Google AI has just released a new version (V6) of their photo dataset Open Images, which now includes an entirely new type of annotation called localized narratives. These multimodal descriptions of images incorporate synchronized voice, text, and mouse trace annotations that provide more in-depth training data for what is already one of the largest open "source annotated" image datasets in the world.
Since the initial release in 2016, the Open Images dataset has grown to hold over 9 million annotated images, and V6 adds millions of new data points to the already impressive corpus. It has become widely adopted by the computer vision community, especially by those working on object recognition and autonomous driving. The ultimate goal of Open Images V6 is to aid progress towards genuine scene understanding by unifying the dataset for image classification, object detection, visual relationship detection, instance segmentation, and multimodal image descriptions. Along with the data, Open Images Challenges are held yearly in order to push the boundaries of common computer vision tasks. Google research scientist Jordi Pont-Tuset notes:
"Along with the data set itself, the associated Open Images challenges have spurred the latest advances in object detection, instance segmentation, and visual relationship detection".

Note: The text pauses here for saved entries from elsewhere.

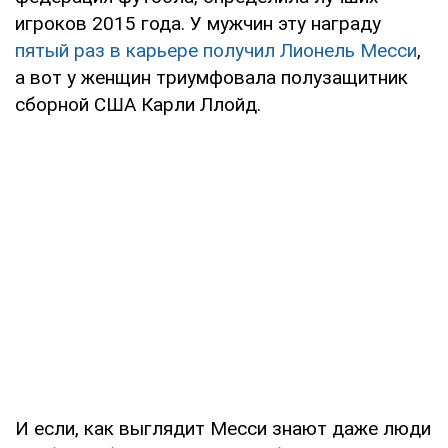
игроков 2015 года. У мужчин эту награду
пятый раз в карьере получил Лионель Месси
,
а вот у женщин триумфовала полузащитник
сборной США Карли Ллойд.
И если, как выглядит Месси знают даже люди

Localized narratives provide spoken descriptions of images which are grounded by the annotator's mouse which hovers over each region of the image that they are describing. Since the voice and the mouse pointer are synchronized, every word in the description can be localized. The mouse traces are seen as a more natural way for humans to provide a sequence of grounding locations, compared to the current standard of listing bounding boxes.

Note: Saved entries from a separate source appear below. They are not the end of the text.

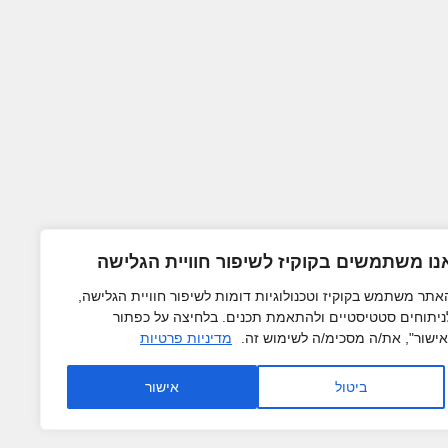
נו משתמשים בקוקיז לשיפור חוויית הגלישה
אתר משתמש בקוקיז וטכנולוגיות דומות לשיפור חוויית הגלישה,
ניתוחים סטטיסטיים ולהתאמת תכנים. בלחיצה על כפתור
אישור", את/ה מסכימ/ה לשימוש זה.
מדיניות פרטיות
ביטול
אישור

Here is an example of an annotator in action.
V6 provides 507,000 localized narratives like the one shown in the above example. The total length of mouse traces is ~6400 kilometres long, and if the narratives were to be read aloud continuously, it would ~1.5 years to listen to.
The release also includes 1,400 more visual relationship annotations (e.g. "man riding a skateboard") and 25 million annotations of humans performing standalone actions.
The process for obtaining the localized narrative data is slightly different than that for the other Open Images annotation types.
The annotations are in JSON Lines format. Here is a sample annotation:
{
dataset_id: 'mscoco_val2017',
image_id: '137576',
annotator_id: 93,
caption: 'In this image there are group of cows standing and eating th...',
timed_caption: [{'utterance': 'In this', 'start_time': 0.0, 'end_time': 0.4}, ...],
traces: [[{'x': 0.2086, 'y': -0.0533, 't': 0.022}, ...], ...],
voice_recording: 'coco_val/coco_val_137576_93.ogg'
}
To get started with V6, navigate to the GitHub repository to download the data and use the code.
Google envisions that a wide range of research will benefit from the improved data set. Some areas include assistive technology for the visually impaired, supervised CV training, image generation, image retrieval, grounded speech recognition, and voice-driven environment navigation.